*Work item:*
Find every line in the entries that holds the string "click" and report it.

*Input:*

*** Begin section ***

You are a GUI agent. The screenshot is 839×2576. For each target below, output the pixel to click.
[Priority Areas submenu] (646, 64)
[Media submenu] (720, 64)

*** End section ***
*** Begin section ***

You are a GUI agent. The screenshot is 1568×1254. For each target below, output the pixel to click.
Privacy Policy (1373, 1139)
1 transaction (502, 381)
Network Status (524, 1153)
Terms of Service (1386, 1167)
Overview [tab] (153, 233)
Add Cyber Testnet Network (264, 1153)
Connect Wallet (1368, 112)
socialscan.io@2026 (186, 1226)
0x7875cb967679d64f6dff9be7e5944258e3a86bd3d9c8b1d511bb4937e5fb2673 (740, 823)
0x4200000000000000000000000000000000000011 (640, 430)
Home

*** End section ***
*** Begin section ***

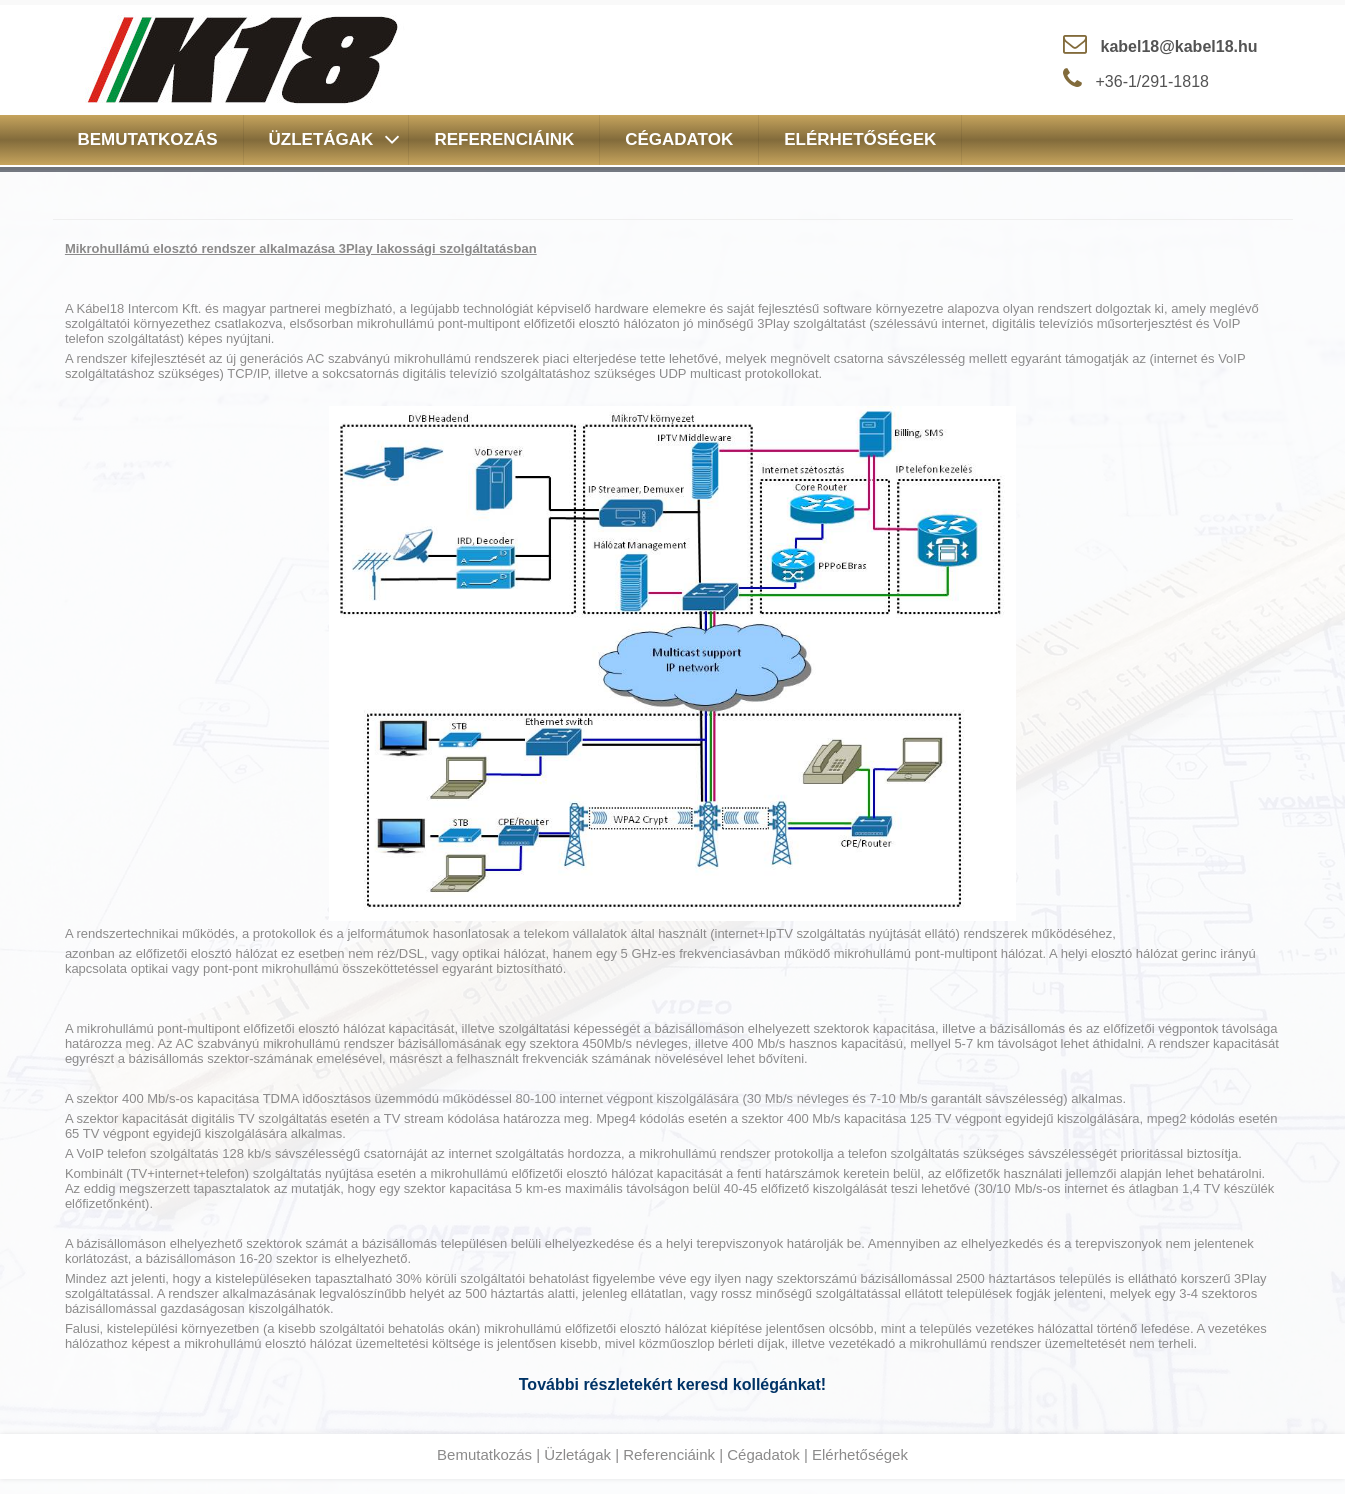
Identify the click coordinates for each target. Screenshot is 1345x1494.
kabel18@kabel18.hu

*** End section ***

*Reply to the exercise:*
You are a GUI agent. The screenshot is 839×2576. For each target below, output the pixel to click.
You are a GUI agent. The screenshot is 1568×1254. For each target below, output the pixel to click.
Identify the click coordinates for each target. Screenshot is 1345x1494.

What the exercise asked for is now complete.